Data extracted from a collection
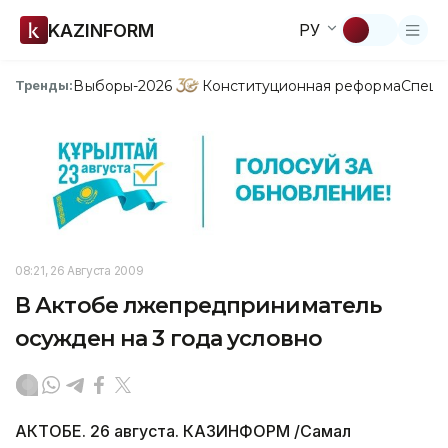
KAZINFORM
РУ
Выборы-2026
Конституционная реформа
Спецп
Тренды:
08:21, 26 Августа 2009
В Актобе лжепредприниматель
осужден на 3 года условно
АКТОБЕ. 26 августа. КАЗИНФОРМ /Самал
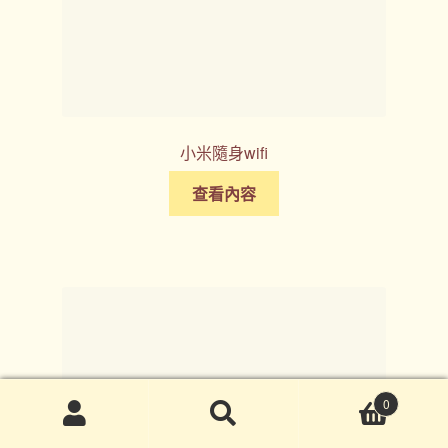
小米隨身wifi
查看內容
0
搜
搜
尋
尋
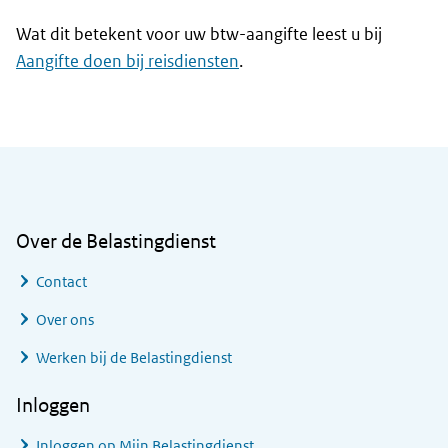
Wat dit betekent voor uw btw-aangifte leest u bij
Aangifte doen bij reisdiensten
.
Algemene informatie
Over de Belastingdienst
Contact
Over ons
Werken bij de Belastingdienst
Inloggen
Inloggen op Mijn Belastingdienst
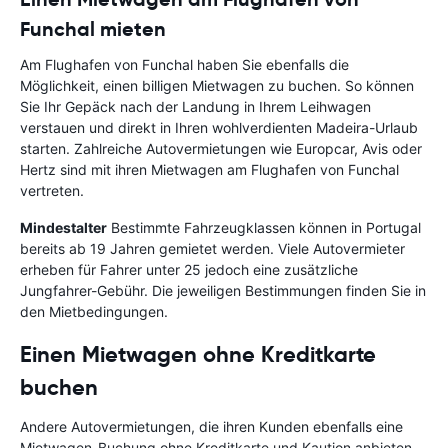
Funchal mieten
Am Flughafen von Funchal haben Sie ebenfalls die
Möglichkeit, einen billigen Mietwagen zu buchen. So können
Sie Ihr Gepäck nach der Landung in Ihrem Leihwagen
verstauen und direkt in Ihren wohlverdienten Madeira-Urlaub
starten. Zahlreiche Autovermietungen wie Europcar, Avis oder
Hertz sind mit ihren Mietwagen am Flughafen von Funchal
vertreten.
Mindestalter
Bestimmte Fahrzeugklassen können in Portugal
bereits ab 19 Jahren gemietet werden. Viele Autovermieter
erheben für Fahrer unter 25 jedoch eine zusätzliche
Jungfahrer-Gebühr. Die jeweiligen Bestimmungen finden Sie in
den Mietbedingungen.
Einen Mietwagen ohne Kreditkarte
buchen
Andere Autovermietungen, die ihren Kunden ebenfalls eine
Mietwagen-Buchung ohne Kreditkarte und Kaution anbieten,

* * *

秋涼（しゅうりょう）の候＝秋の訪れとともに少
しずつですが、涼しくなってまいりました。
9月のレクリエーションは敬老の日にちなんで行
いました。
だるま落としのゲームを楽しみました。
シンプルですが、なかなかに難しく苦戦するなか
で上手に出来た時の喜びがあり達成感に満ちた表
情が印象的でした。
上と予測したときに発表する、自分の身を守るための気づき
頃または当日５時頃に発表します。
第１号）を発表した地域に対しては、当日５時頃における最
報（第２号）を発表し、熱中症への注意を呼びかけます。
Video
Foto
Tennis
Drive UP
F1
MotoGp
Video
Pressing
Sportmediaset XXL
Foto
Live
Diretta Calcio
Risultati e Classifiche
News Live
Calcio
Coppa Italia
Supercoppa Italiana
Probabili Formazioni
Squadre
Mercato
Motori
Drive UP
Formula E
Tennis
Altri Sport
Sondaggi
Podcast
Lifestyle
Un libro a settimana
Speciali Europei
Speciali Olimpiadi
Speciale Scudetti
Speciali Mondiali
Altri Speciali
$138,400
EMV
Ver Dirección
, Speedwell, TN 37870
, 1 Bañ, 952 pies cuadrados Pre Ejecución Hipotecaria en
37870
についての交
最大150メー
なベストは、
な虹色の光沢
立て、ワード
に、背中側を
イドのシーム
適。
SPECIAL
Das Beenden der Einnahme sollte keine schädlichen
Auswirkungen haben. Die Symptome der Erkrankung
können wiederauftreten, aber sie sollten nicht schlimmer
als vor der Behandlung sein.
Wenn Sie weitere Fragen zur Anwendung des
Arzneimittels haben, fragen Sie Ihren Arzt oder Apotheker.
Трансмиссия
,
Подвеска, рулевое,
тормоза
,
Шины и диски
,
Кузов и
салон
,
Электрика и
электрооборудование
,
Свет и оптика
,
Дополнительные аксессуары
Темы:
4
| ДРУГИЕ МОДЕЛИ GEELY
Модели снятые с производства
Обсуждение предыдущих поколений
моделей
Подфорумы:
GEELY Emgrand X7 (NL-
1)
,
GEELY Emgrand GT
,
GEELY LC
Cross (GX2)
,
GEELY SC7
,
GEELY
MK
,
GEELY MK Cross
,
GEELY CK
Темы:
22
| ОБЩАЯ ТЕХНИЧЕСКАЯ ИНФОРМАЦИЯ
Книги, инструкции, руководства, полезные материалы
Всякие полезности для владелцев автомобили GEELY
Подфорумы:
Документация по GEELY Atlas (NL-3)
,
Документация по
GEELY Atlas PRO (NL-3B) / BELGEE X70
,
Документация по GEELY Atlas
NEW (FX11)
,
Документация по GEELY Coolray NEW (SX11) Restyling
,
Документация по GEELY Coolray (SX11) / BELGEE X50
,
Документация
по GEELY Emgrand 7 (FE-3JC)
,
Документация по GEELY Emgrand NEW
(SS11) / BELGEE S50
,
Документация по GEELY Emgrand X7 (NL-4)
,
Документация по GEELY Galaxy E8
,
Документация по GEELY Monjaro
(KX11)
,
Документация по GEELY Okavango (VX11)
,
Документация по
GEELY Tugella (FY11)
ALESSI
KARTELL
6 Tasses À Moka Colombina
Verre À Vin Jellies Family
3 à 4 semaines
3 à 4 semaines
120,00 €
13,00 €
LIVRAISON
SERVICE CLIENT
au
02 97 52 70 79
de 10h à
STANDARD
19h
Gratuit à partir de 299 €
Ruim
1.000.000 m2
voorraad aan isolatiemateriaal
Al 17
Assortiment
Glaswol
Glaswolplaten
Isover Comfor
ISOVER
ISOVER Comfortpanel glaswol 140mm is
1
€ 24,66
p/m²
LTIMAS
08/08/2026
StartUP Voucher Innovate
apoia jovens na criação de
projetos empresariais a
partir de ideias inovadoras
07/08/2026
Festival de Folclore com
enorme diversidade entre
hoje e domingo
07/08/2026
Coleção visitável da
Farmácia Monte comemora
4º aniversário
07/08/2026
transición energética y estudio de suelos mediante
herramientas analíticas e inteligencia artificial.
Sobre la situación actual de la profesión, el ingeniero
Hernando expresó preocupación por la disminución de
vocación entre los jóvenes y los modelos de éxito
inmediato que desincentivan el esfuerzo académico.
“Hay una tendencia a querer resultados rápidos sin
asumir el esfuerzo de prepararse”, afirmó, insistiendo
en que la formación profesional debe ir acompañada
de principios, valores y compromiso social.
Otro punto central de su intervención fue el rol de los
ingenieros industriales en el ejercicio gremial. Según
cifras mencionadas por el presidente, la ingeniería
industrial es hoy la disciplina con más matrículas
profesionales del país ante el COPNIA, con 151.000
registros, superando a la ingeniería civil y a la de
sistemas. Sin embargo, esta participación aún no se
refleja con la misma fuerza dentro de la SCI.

TASK REQUIREMENTS
What you return should be exactly the lines above, starting at the one with "vocación entre los" and ending at the one with "refleja con la misma fuerza dentro de la SCI.", and nothing else.

SOLUTION TO THIS TASK
vocación entre los jóvenes y los modelos de éxito
inmediato que desincentivan el esfuerzo académico.
“Hay una tendencia a querer resultados rápidos sin
asumir el esfuerzo de prepararse”, afirmó, insistiendo
en que la formación profesional debe ir acompañada
de principios, valores y compromiso social.
Otro punto central de su intervención fue el rol de los
ingenieros industriales en el ejercicio gremial. Según
cifras mencionadas por el presidente, la ingeniería
industrial es hoy la disciplina con más matrículas
profesionales del país ante el COPNIA, con 151.000
registros, superando a la ingeniería civil y a la de
sistemas. Sin embargo, esta participación aún no se
refleja con la misma fuerza dentro de la SCI.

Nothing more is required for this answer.